La catastrophe qui a frappé l'Empereur l'a jetée dans une douleur voisine du désespoir. Pendant les premiers mois d'une séparation qui devait être éternelle, elle s'est plus d'une fois reproché de n'avoir pas tenté l'impossible pour se réunir à lui, quoiqu'elle fût quelquefois préoccupée de la crainte que l'adversité et l'inaction n'aigrissent le caractère de l'Empereur, et qu'elle n'eût plus les mêmes chances d'être heureuse dans sa nouvelle situation. Ce regret, quoiqu'il ne fût pas tout à fait pur, lui était suggéré par le souvenir des tendres égards qu'elle avouait avoir trouvés en lui; elle craignait aussi que le tort de cette séparation ne lui fût imputé et ne lui nuisît dans l'opinion; car le public lui demanderait un compte personnel de ses actions, depuis que, livrée à elle même, elle avait perdu l'égide de l'irresponsabilité dont l'Empereur l'avait jusque-là couverte. A mesure que Napoléon l'avait plus connue, il s'était applaudi de son choix. Le caractère de cette princesse lui paraissait avoir été formé pour lui; elle lui avait donné du bonheur et des consolations au milieu des soucis de sa vie orageuse. Dans les relations habituelles elle était facile et bienveillante, sans perdre de sa dignité. Jamais une plainte ni un reproche ne sont sortis de sa bouche. Douée d'un caractère doux mais réservé et circonspect, ses sentiments n'avaient pas, dans leur expression, une grande vivacité. Elle était bienfaisante et aimait à donner; elle avait de la simplicité et de la finesse à la fois, une gaîté douce et de l'esprit sans causticité. Instruite, elle ne faisait point parade de ses connaissances, elle craignait d'être accusée de pédantisme. Compagne de l'Empereur, ses qualités attachantes avaient gagné l'affection de son époux, comme sa douceur inaltérable avait séduit toutes les personnes qui vivaient dans son intimité.

On se tromperait en supposant que le devoir luttait péniblement en elle contre les inclinations; elle était naturelle et ne savait pas cacher ses impressions; mais l'événement a prouvé que, si elle était portée à la vertu en ce qu'elle a de facile, elle a manqué de la force nécessaire pour la pratiquer en ce qu'elle a de rigoureux. L'absence sans espoir de retour, des confidences mensongères, d'adroites flatteries, des promesses séduisantes et des oppositions menaçantes qu'elle n'a pas eu le courage de braver, ont rencontré en elle une malheureuse disposition à s'accommoder aux événements imprévus et à les accepter comme irrémédiables.
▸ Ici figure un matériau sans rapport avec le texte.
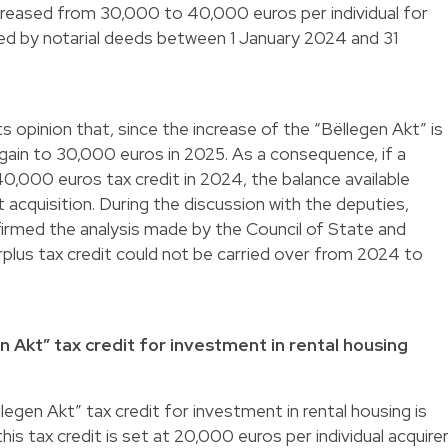
increased from 30,000 to 40,000 euros per individual for
d by notarial deeds between 1 January 2024 and 31
ts opinion that, since the increase of the “Bëllegen Akt” is
again to 30,000 euros in 2025. As a consequence, if a
40,000 euros tax credit in 2024, the balance available
acquisition. During the discussion with the deputies,
firmed the analysis made by the Council of State and
plus tax credit could not be carried over from 2024 to
en Akt” tax credit for investment in rental housing
legen Akt” tax credit for investment in rental housing is
is tax credit is set at 20,000 euros per individual acquire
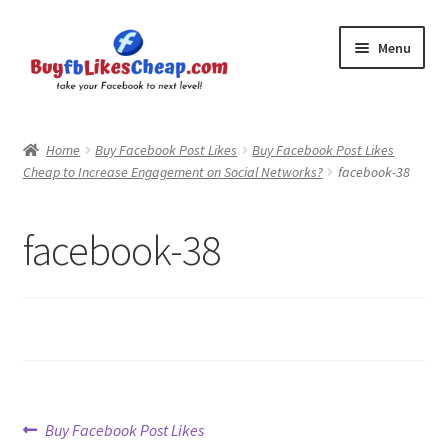
Skip
Skip
Menu
to
to
navigation
content
Home
Home
Buy Facebook Post Likes
Buy Facebook Post Likes
Cheap to Increase Engagement on Social Networks?
facebook-38
Blog
Cart
facebook-38
Checkout
Contact
My Account
Post
Previous
Buy Facebook Post Likes
Logout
Lettre du comte Marescalchi au baron de Méneval.

Parme, le 9 juillet 1814.

Mon cher Méneval, vous pouvez être sûr de mon empressement pour les affaires et pour le service de Sa Majesté; vous me connaissez et c'est assez; mais je ne vous cache pas qu'ici je me trouve dans une bien cruelle position. Je suis arrivé que—comme j'ai eu l'honneur de vous l'écrire—on avait déjà tout organisé, et avec un système et des mesures qui sont absolument au-dessus des forces de ce pays. C'est le désordre immédiat dans lequel est l'administration qui m'épouvante. La station des troupes et les devoir entretenir à nos frais absorbent tout l'argent qui se verse dans la caisse, et la dépense en est si considérable, que, ne pouvant pas y faire face avec tout ce qu'on perçoit, la dette publique augmente de jour en jour, et ceux qui fournissent en nature ou qui sont obligés de prêter des vivres et des logements, réclament des secours, sans quoi ils sont à la veille de quitter.

Dépourvus ainsi de moyens, les contribuants se trouvent dans l'impossibilité de payer les impôts, la roue ne tourne que très lentement, et le pays ne présente pas la moindre ressource et d'aucune espèce.

L'objet donc qui m'intéresse en ce moment davantage est la réduction des troupes ou du moins qu'elles soient mises sur le pied de paix, comme on l'a déjà fait au commencement du mois dans la Lombardie. J'en ai montré la nécessité à Sa Majesté l'empereur et à Son Altesse le prince de Metternich. Si l'impératrice est encore à Vienne, engagez-la à en parler aussi, autrement elle viendra ici, mon cher Méneval, qu'elle n'aura pas de quoi vivre.